The core of GeoNames database is provided by official public sources, the quality of which may vary. Through a wiki interface, users are invited to manually edit and improve the database by adding or correcting names, move existing features, add new features, etc.
Semantic Web integrationEdit
Each GeoNames feature is represented as a web resource identified by a stable URI. This URI provides access, through content negotiation, either to the HTML wiki page, or to a RDF description of the feature, using elements of the GeoNames ontology. This ontology describes the GeoNames features properties using the Web Ontology Language, the feature classes and codes being described in the SKOS language. Through Wikipedia articles URL linked in the RDF descriptions, GeoNames data are linked to DBpedia data and other RDF Linked Data.
Accuracy and improvementsEdit
As in other crowdsourcing schemes, GeoNames edit interface allows everyone to sign in and edit the database, hence false information can be entered and such information can remain undetected especially for places that are not accessed frequently. Ahlers (2013) studies these inaccuracies and classifies them into loss in the granularity of coordinates (e.g., due to truncation and low-resolution geocoding in some cases), wrong feature codes, near-identical places, and the placement of places outside their designated countries.
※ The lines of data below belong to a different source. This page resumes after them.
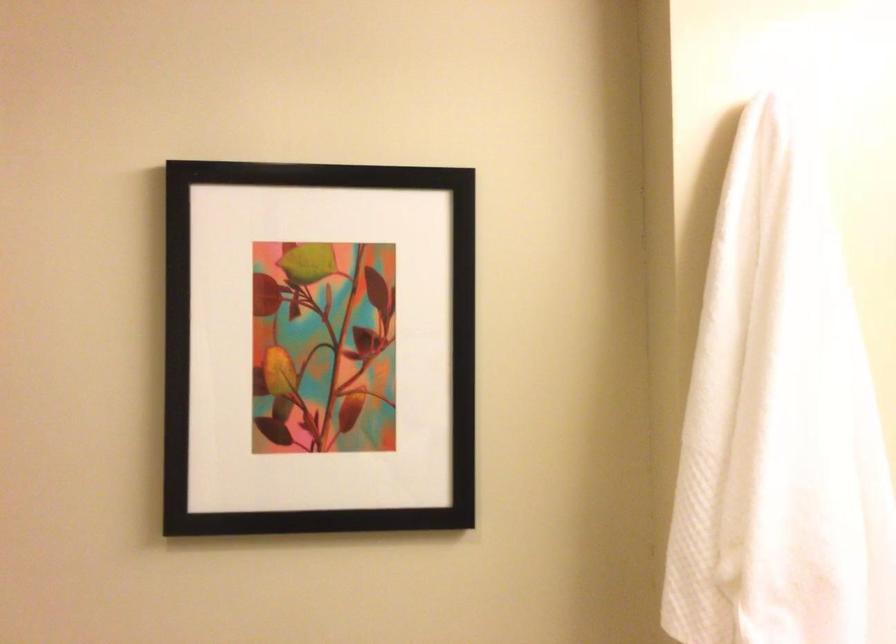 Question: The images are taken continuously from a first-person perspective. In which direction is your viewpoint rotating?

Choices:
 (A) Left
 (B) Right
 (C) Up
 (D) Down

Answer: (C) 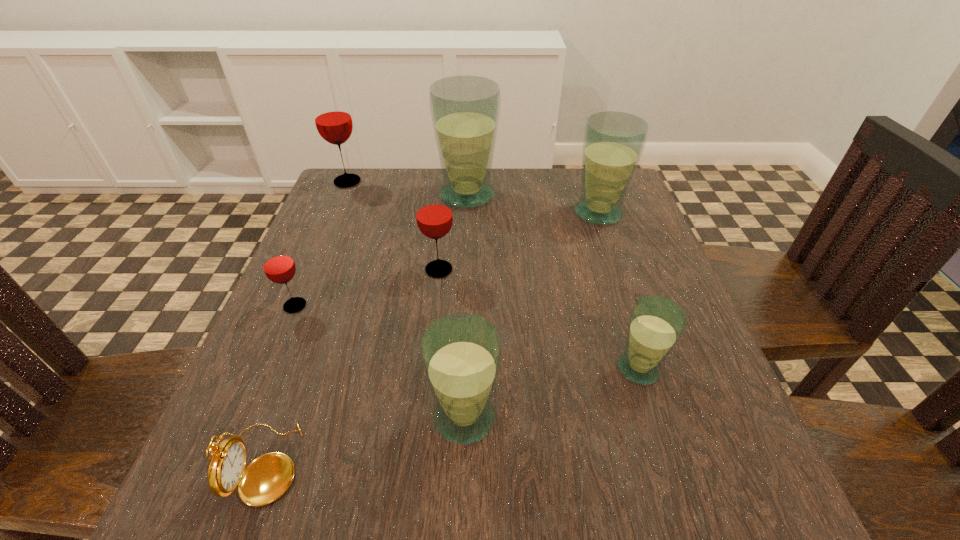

Manually correcting these inaccuracies is both tedious and error prone (due to the database size) and may require experts.
The literature provides very few works on automatically resolving them. Singh & Rafiei (2018) study the problem of automatically detecting the scope of locations in a geographical database and its applications in identifying inconsistencies and improving the quality of the database. Computing the boundary information can help detect inconsistencies such as near-identical places and the placement of locations such as cities under wrong parents such as provinces or countries. Singh and Rafiei show that the boundary information derived in their work can move more than 20% of locations in GeoNames to better positions in the spatial hierarchy and the accuracy of those moves is over 90%.